Missed the first part of this topic? Find it here. For my answer to the second question - Should children have health coverage - go here.  


  1. My apologies that this post looks so terrible - the spacing is all off, but I'm tired, the kids have been sick and my HTML editing is dreadful.

    Hope you get the drift anyway.

  2. Okay you have made me stop and think. Yes, I get your drift. However, there are many countries around the world that provide free health care and better health care than we are buying. Don't you think the Government should provide for at least the children (under 18) so that they can get yearly check-ups,needed shots,and other medical visits?

  3. Ok, I tried to answer your question in the post "What about the Children?". Hope that explains where I'm coming from.

    I would love, however, to know which countries provide free health care that is better than what we are buying.
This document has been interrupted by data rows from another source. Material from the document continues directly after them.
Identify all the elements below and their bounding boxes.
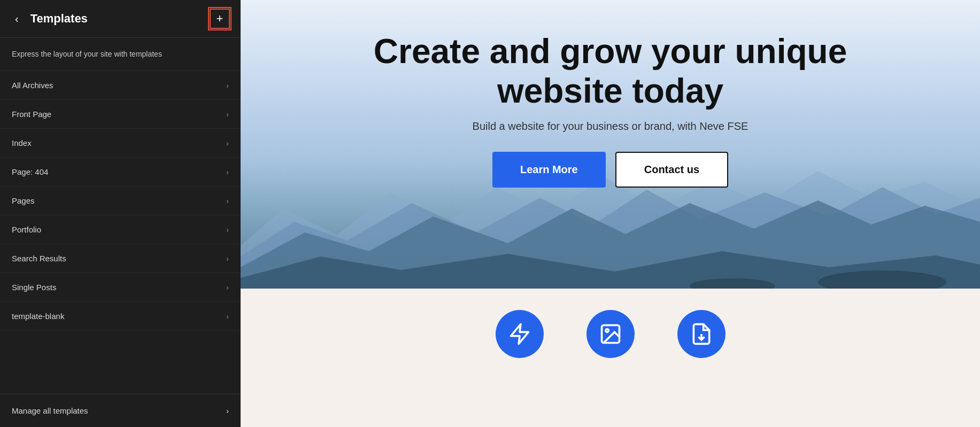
sidebar: ‹ Templates + Express the layout of your… bbox=[0, 0, 241, 427]
nav-item-label: Portfolio bbox=[12, 225, 41, 234]
add-template-button[interactable]: + bbox=[210, 9, 230, 29]
document-download-icon bbox=[690, 322, 713, 346]
sidebar-header-left: ‹ Templates bbox=[11, 11, 88, 27]
feature-icon-lightning bbox=[496, 310, 544, 358]
chevron-right-icon: › bbox=[226, 110, 229, 119]
chevron-right-icon: › bbox=[226, 168, 229, 176]
features-section bbox=[241, 289, 980, 427]
sidebar-header: ‹ Templates + bbox=[0, 0, 241, 38]
learn-more-button[interactable]: Learn More bbox=[492, 152, 606, 188]
feature-icon-download bbox=[677, 310, 726, 358]
sidebar-item-template-blank[interactable]: template-blank› bbox=[0, 302, 241, 331]
nav-item-label: Pages bbox=[12, 196, 35, 205]
sidebar-item-search-results[interactable]: Search Results› bbox=[0, 244, 241, 273]
feature-item-speed bbox=[496, 310, 544, 406]
sidebar-item-index[interactable]: Index› bbox=[0, 129, 241, 158]
sidebar-footer: Manage all templates › bbox=[0, 394, 241, 427]
contact-us-button[interactable]: Contact us bbox=[615, 152, 728, 188]
nav-item-label: Index bbox=[12, 138, 32, 147]
nav-item-label: Single Posts bbox=[12, 283, 56, 292]
feature-item-media bbox=[587, 310, 635, 406]
sidebar-item-front-page[interactable]: Front Page› bbox=[0, 100, 241, 129]
feature-icon-image bbox=[587, 310, 635, 358]
nav-item-label: Search Results bbox=[12, 254, 66, 263]
chevron-right-icon: › bbox=[226, 81, 229, 90]
chevron-right-icon: › bbox=[226, 406, 229, 415]
sidebar-item-portfolio[interactable]: Portfolio› bbox=[0, 215, 241, 244]
sidebar-description: Express the layout of your site with tem… bbox=[0, 38, 241, 71]
lightning-icon bbox=[508, 322, 531, 346]
chevron-right-icon: › bbox=[226, 283, 229, 292]
sidebar-item-all-archives[interactable]: All Archives› bbox=[0, 71, 241, 100]
sidebar-item-page-404[interactable]: Page: 404› bbox=[0, 158, 241, 187]
chevron-right-icon: › bbox=[226, 312, 229, 321]
nav-item-label: Front Page bbox=[12, 110, 51, 119]
hero-text-block: Create and grow your unique website toda… bbox=[370, 32, 851, 152]
manage-all-templates-item[interactable]: Manage all templates › bbox=[0, 394, 241, 427]
sidebar-nav: All Archives›Front Page›Index›Page: 404›… bbox=[0, 71, 241, 394]
hero-section: Create and grow your unique website toda… bbox=[241, 0, 980, 289]
svg-point-3 bbox=[605, 329, 608, 332]
chevron-right-icon: › bbox=[226, 139, 229, 147]
hero-subtitle: Build a website for your business or bra… bbox=[370, 120, 851, 133]
image-icon bbox=[599, 322, 622, 346]
chevron-right-icon: › bbox=[226, 197, 229, 205]
back-button[interactable]: ‹ bbox=[11, 11, 23, 27]
chevron-right-icon: › bbox=[226, 254, 229, 263]
feature-item-export bbox=[677, 310, 726, 406]
hero-title: Create and grow your unique website toda… bbox=[370, 32, 851, 111]
manage-all-templates-label: Manage all templates bbox=[12, 406, 88, 415]
nav-item-label: Page: 404 bbox=[12, 167, 48, 176]
chevron-right-icon: › bbox=[226, 226, 229, 234]
main-content: Create and grow your unique website toda… bbox=[241, 0, 980, 427]
hero-buttons: Learn More Contact us bbox=[492, 152, 728, 188]
sidebar-item-pages[interactable]: Pages› bbox=[0, 187, 241, 215]
nav-item-label: All Archives bbox=[12, 81, 53, 90]
sidebar-item-single-posts[interactable]: Single Posts› bbox=[0, 273, 241, 302]
sidebar-title: Templates bbox=[30, 12, 88, 26]
nav-item-label: template-blank bbox=[12, 312, 64, 321]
  4. I am anxious to read your next post, Brieanna, but I can answer your question. I believe the answer is "None". Perhaps because I haven't lived in a socialist country I would be told otherwise and that I don't know what I'm speaking about, but the healthcare provided by those other countries certainly isn't free when many of them pay taxes of 40% or more to the government to pay for their "free" healthcare. Moreover, those countries are still going broke because they can't pay for it and the care gets worse and worse....

  5. Without the time to go into more detail right now, I'll only add that the government does require that people purchase auto insurance. These laws have been upheld in court as the health care law will most likely be.

    The constitutional basis for this law comes from both the necessary and proper clause (congress has the power to enact laws that provide for the general Welfare of the country), and the commerce clause (regulating commerce between the states).

    Desirability of the law aside, it's unlikely Vinson's decision will be upheld. There is some question about the direction of this current Court, but striking down this law would be a significant departure from past precedent and an incredible act of judicial activism.